Example: NodesMinimum alarm notifies if any node has been unreachable for one day.

• Indexing Issues: Detect slow or failing indexing, impacting search performance and data freshness.

Example: ThreadpoolWriteQueue and ClusterIndexWritesBlocked alarms notify when indexing requests are blocked or queued excessively.

• Query Performance: Monitor query latency and throughput to ensure optimal search performance.

Example: ThreadpoolSearchQueueAverage and 5xxErrors alarms notify when query concurrency is high or query failures occur frequently.

• Storage Capacity: alarm when storage capacity is approaching limits, preventing data loss and ensuring cluster stability.

Example: FreeStorageSpace alarm notifies when a node’s free storage space is critically low.

• Cluster Health: Monitor the overall health status of the cluster.

Example: ClusterStatusRed: This alarm goes off when a crucial part of your data storage system is missing or not working, indicating a serious problem that needs immediate attention. ClusterStatusYellow: This alarm alarms you when a backup part of your data storage system is missing or not working, signaling a potential risk but not an emergency.

• JVM Memory Pressure: Detect high JVM memory usage, which could lead to out-of-memory errors.

Example: JVMMemoryPressure and OldGenJVMMemoryPressure alarms notify when JVM memory pressure is critically high.

• Snapshot Failures: Identify issues with automated snapshots, crucial for data backup and recovery.

Example: AutomatedSnapshotFailure alarm notifies if an automated snapshot fails.

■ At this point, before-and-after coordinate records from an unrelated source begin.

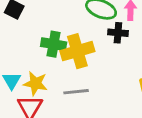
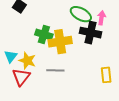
black cross: (118, 33) -> (91, 33), size x1.5

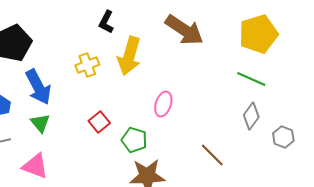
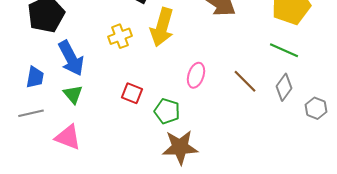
red square: (99, 122) -> (132, 93), turned -30
brown line: (212, 155) -> (245, 81), moved

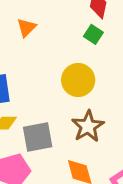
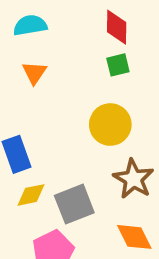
green square: (93, 34) -> (118, 65), turned -36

• Anomaly Detection and Plugins Health: Monitor the health of various plugins and anomaly detection features.

Example: ADPluginUnhealthy and SQLUnhealthy alarms notify if the anomaly detection or SQL plugins are not functioning correctly.

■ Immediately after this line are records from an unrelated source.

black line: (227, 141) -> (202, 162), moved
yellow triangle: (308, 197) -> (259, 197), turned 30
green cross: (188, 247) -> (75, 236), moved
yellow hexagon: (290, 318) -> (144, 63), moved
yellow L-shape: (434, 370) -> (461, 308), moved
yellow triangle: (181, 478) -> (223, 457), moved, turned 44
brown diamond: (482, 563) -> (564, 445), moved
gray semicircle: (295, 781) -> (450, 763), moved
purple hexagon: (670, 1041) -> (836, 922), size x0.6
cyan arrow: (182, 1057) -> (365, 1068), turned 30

Implementing CloudWatch alarms with Terraform

To streamline the process of setting up alarms, we've prepared Terraform code that creates all recommended alarms as per AWS documentation. Here's how to use it:

1. Clone the repository: git clone https://github.com/tecracer/opensearch.git
2. Navigate to the alarms directory: cd opensearch/opensearch-alarms
3. Review and modify the terraform.tfvars file to match your OpenSearch cluster setup
4. Run terraform apply to create the alarms

Note: You don't need to set up all alarms if you're not using certain features (e.g., plugins, UltraWarm, or master nodes). Review the descriptions and comment out unnecessary alarms as needed.

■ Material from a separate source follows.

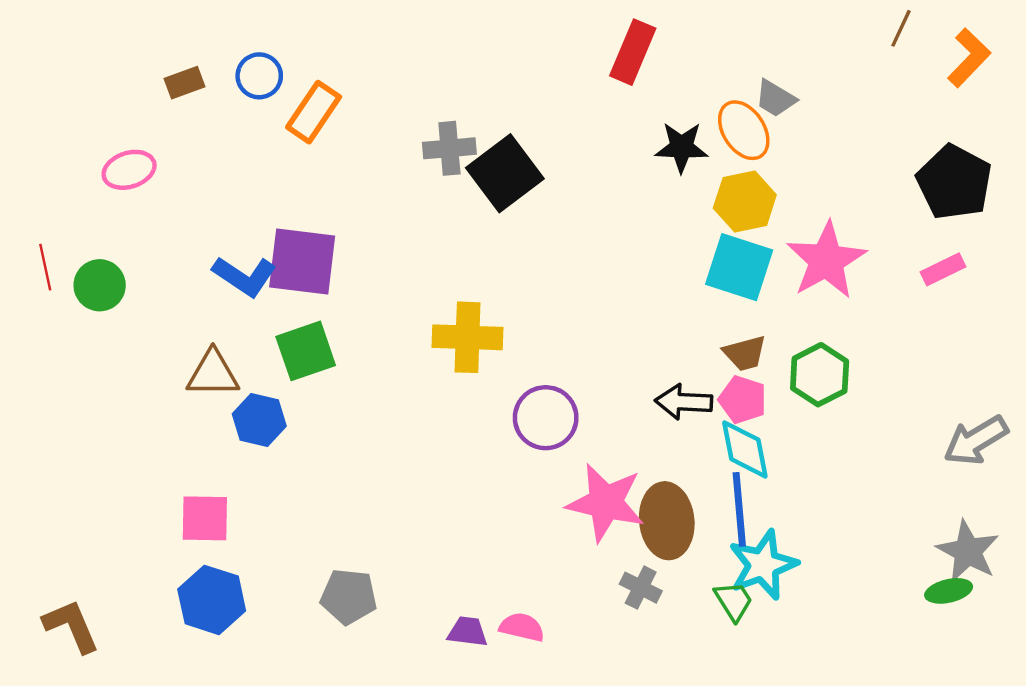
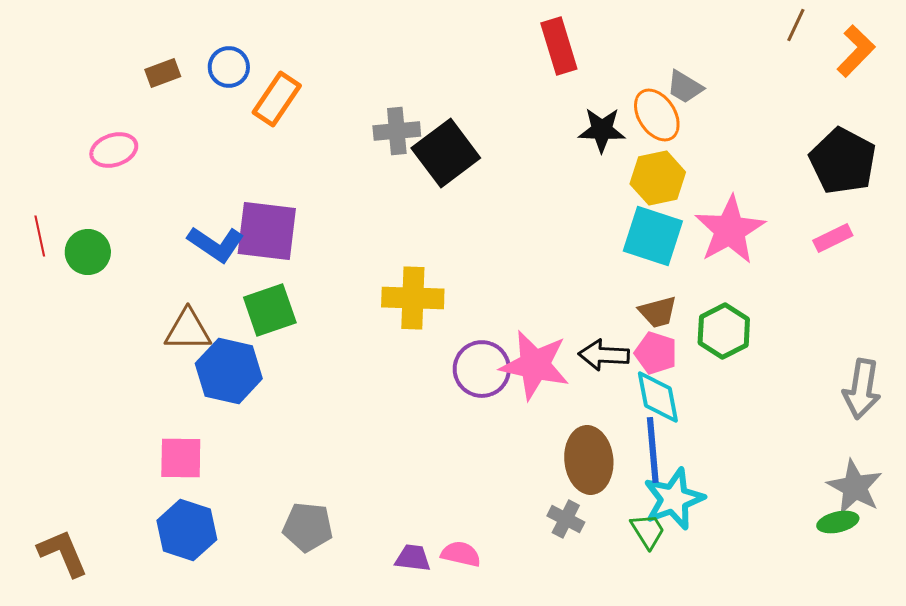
red rectangle: (633, 52) -> (559, 46), turned -40
blue hexagon: (259, 420) -> (229, 371), size x1.4
gray arrow: (976, 440) -> (862, 389), turned -50
pink star: (606, 503) -> (535, 365), moved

For more details, see the GitHub repository.

Example alarm

resource "aws_cloudwatch_metric_alarm" "cluster_status_red" {
  alarm_name          = "ClusterStatusRed"
  comparison_operator = "GreaterThanOrEqualToThreshold"
  evaluation_periods  = "1"
  metric_name         = "ClusterStatus.red"
  namespace           = "AWS/ES"
  period              = "60"
  statistic           = "Maximum"
  threshold           = "1"
  alarm_description   = "Cluster status is red"
  alarm_actions       = [aws_sns_topic.alarms.arn]
  ok_actions          = [aws_sns_topic.alarms.arn]
  dimensions = {
    DomainName = var.domain_name
    ClientId   = data.aws_caller_identity.current.account_id
  }
}

This alarm triggers when the cluster status turns red, indicating that at least one primary shard and its replicas are not allocated to a node.

You can view the status of alarms in the CloudWatch console and receive the necessary notifications using the SNS topic.

Cost Considerations

Implementing these CloudWatch alarms incurs a small additional cost:

• Approximately $0.10 per month per metric
• Total cost for all 38 metrics: approximately $3.80 per month

This minimal investment provides substantial value in terms of improved monitoring and reduced downtime risk.

Conclusion

Effective monitoring of Amazon OpenSearch Service is essential for maintaining high performance, reliability, and user satisfaction. By leveraging CloudWatch metrics and alarms, you can gain deep insights into your cluster’s health and performance, enabling proactive issue resolution.

The provided Terraform code simplifies the process of setting up comprehensive monitoring, allowing you to focus on deriving value from your OpenSearch cluster rather than managing its underlying infrastructure.

Remember to regularly review and adjust your monitoring setup as your usage patterns and requirements evolve, ensuring that your Amazon OpenSearch Service continues to meet your needs.